Отталкиваясь от этих двух опасений, Евросоюз декларирует «стратегическую автономию» в промышленности и цифровой сфере, а также предлагает концепцию цифрового суверенитета, ориентированного на гражданина. Функция государства в понимании европейских политиков и обществ — защита цифровых данных граждан и обеспечение экономической конкурентоспособности. ЕС, по сути, стремится воплотить в жизнь модель «народного суверенитета».
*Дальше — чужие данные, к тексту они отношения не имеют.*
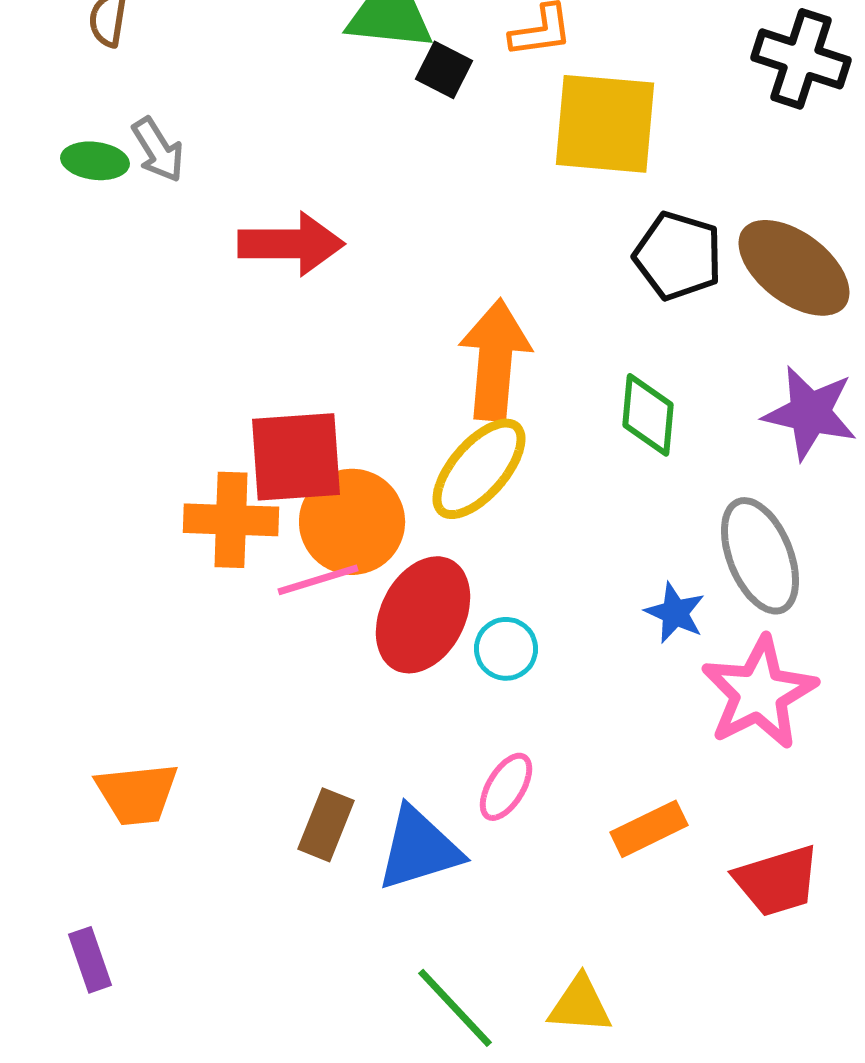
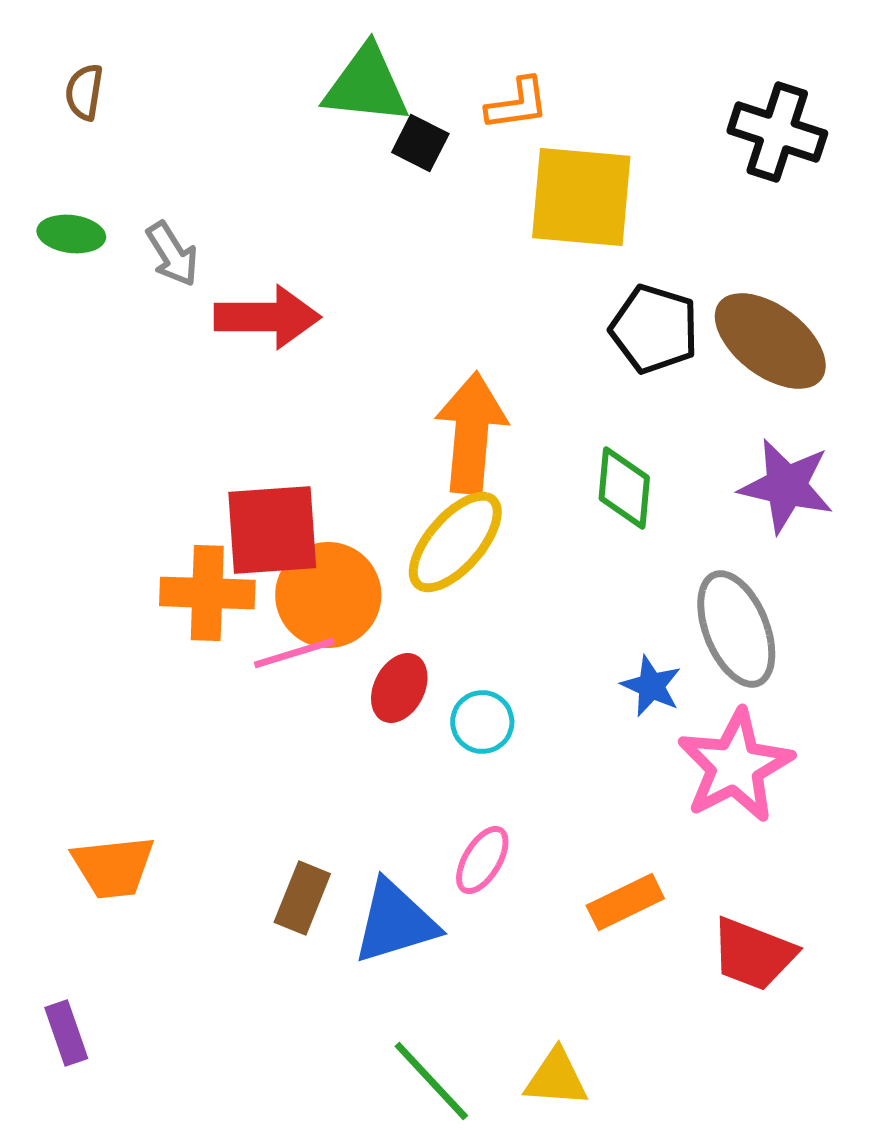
gray arrow: (158, 150) -> (172, 254), moved
red ellipse: (423, 615) -> (399, 688), size x0.6
red trapezoid: (777, 881) -> (753, 954), turned 38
Российская государственная сеть
Российские политики тоже всерьез восприняли разоблачения Сноудена. Как и политики ЕС, российские лидеры задумались об усилении регулирования интернета. Москва хотела бы достичь «технологического неприсоединения», но цифровой суверенитет российские власти понимают иначе, чем европейские.
В России речь идет не о самоопределении граждан и не об их правах в цифровой сфере, а об установлении контроля над передачей данных и их хранении в пределах границ России. Российские политики хотели бы перенести в цифровую сферу привычное — лидерское, а не народное — понимание суверенитета, при котором государство стремится взять на себя роль управляющего инфраструктурой интернета и координатора информационного потока внутри России и на входах в нее. Эти цели зафиксированы в статье 71 обновленной Конституции 2020, а также подробно расписаны во множестве законов: от пакета о суверенном интернете до закона об алгоритмах для новостных агрегаторов.
Российские законодатели неустанно работают над созданием нормативной базы «суверенного» цифрового будущего России. Так называемый закон «о суверенном интернете» — лишь часть стратегии суверенизации информационного пространства в границах РФ. Для российской цифровой сферы это важный рубеж, поскольку закон обозначает качественный переход от контроля государства над контентом в интернете к механизмам централизованного управления инфраструктурой интернета в границах России.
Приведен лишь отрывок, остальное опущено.